PillarofBalance said:


> Ephedrine and caffeine *skip the aspirin
> 
> Nothing you get at a shop shop is effective as a fat burner
> 
> ...



yea,I totally agree and to me..shit doesn't match...if she's already "really" lean....how much leaner is she trying to get and if it's not for a comp...she won't be able to maintain it the way he's making it sound...interesting...


----------



## Seeker (Jan 15, 2018)

Being shredded comes with it's complications as it relates to being very low in Bf% which long term is not only unrealistic but also dangerous to ones health and normal hormonal levels. Especially for women. People are so caught up in what they see in social media but the truth it's not all what it appears to be. Not saying that's what your girl is doing but I've seen 1st hand the complications people, especially women, face being " shredded" long term. Even short term.   Being fit is one thing.. oh btw..libido wise? Lol careful what you wish for.


----------



## bvs (Jan 16, 2018)

Yohimbine and l-carnitine


----------



## Texan69 (Jan 16, 2018)

I think y’all may be loosing what I’m saying, yes she wants to get her body comp ready and then compete in the fall. Basically she’s doing a comp prep but not entering shows. More of a contest with her self. She’s not trying to get to a low BF% and maintain it. She understands it’s not healthy to stay year round at a low low %. She’s just a very goal driven person. I’m telling her she may as well do a comp if she’s gonna put in the work bit I think she’s wanting to see how her results are as a confidence boost before competing. I’m telling her so what if you don’t do well just try and see how it goes but she is scared of failing. I don’t compete so I guess I don’t understand haha. But I did many sports for my whole life and was always like I’m just gonna give it my all so what if I fail I tried my best. She also wants to get the most out of her cycle just like us guys are always trying to find the best stack with test etc. we like to play around with your cycles by adding deca, dbol or tren etc to see how effective we can make our cycle.
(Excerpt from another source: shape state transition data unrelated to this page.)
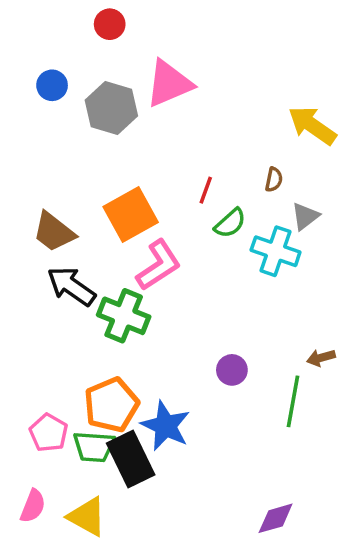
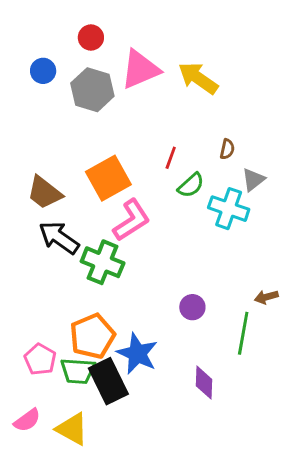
red circle: (110, 24) -> (91, 37), moved
yellow arrow: (312, 125) -> (198, 78), moved
pink semicircle: (33, 506) -> (27, 420), turned 32
purple diamond: (276, 518) -> (204, 383), moved, turned -72

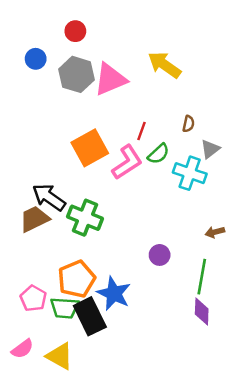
pink triangle: (140, 69) -> (110, 79), moved
brown trapezoid: (45, 193) -> (34, 219), moved, turned 116
pink L-shape: (132, 220) -> (127, 162), moved
brown arrow: (266, 297) -> (215, 232), moved
purple diamond: (204, 383) -> (202, 312), moved

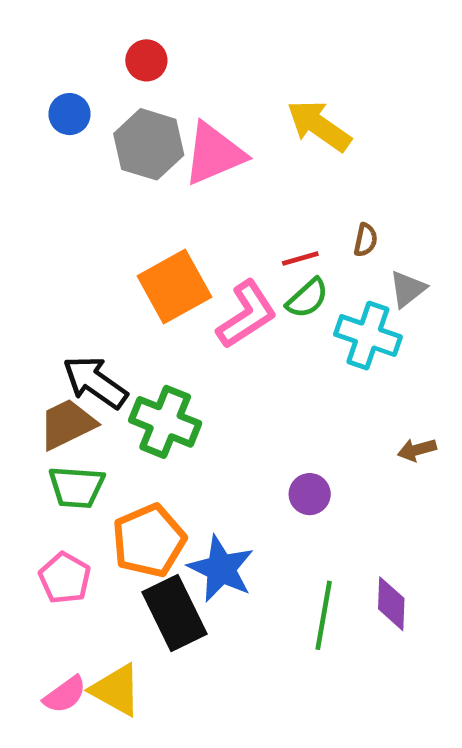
red line: (142, 131) -> (300, 259), moved, turned 54
green line: (202, 277) -> (324, 615), moved
green trapezoid: (65, 308) -> (76, 487), moved
pink semicircle: (22, 349) -> (65, 695), moved

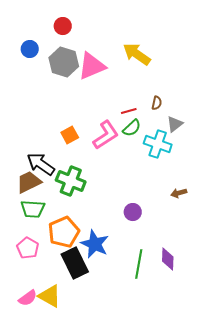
orange square: (174, 287) -> (70, 135), moved, size x0.6

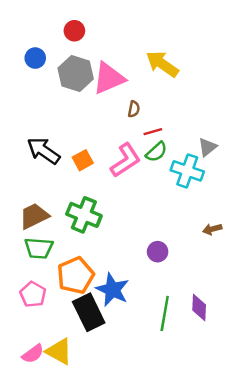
brown semicircle: (157, 103) -> (134, 109), moved
black arrow: (41, 164) -> (44, 151), moved

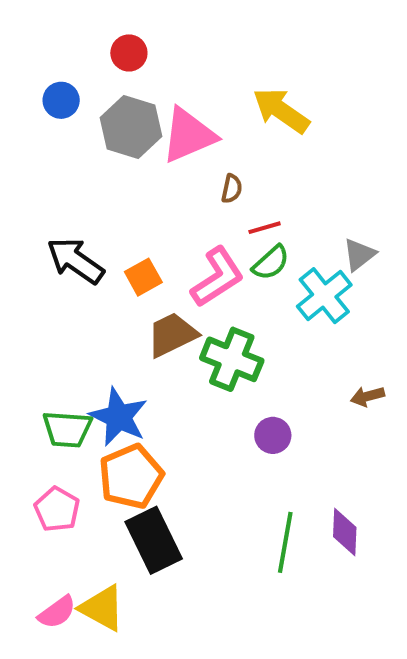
cyan cross: (187, 171) -> (324, 296), turned 32
green cross: (84, 215) -> (232, 359), moved
brown trapezoid: (34, 216) -> (172, 335), moved
blue star: (112, 290) -> (119, 417), moved

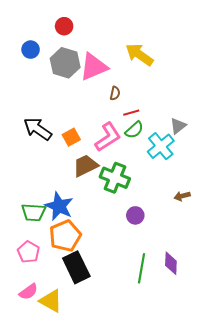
pink semicircle: (57, 612) -> (28, 292), moved

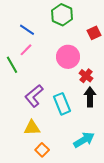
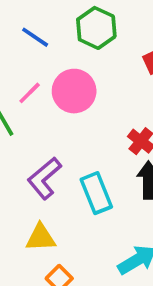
blue line: (27, 30) -> (35, 37), moved
pink circle: (68, 57) -> (74, 91), moved

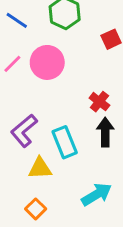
yellow triangle: (41, 238) -> (40, 168), moved

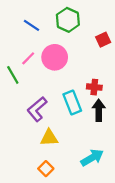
red cross: (99, 102) -> (94, 87), turned -32
cyan rectangle: (65, 142) -> (72, 102), moved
I guess that’s her mentality


----------



## Seeker (Jan 16, 2018)

I guess she'looking to do a mock contest prep. There s nothing wrong with that being she's never competed before but it's still very taxing. It's those last few weeks that really matter though. She should speak with a coach.


----------



## Gibsonator (Jan 16, 2018)

would be great if you could show us where her current physique is at


----------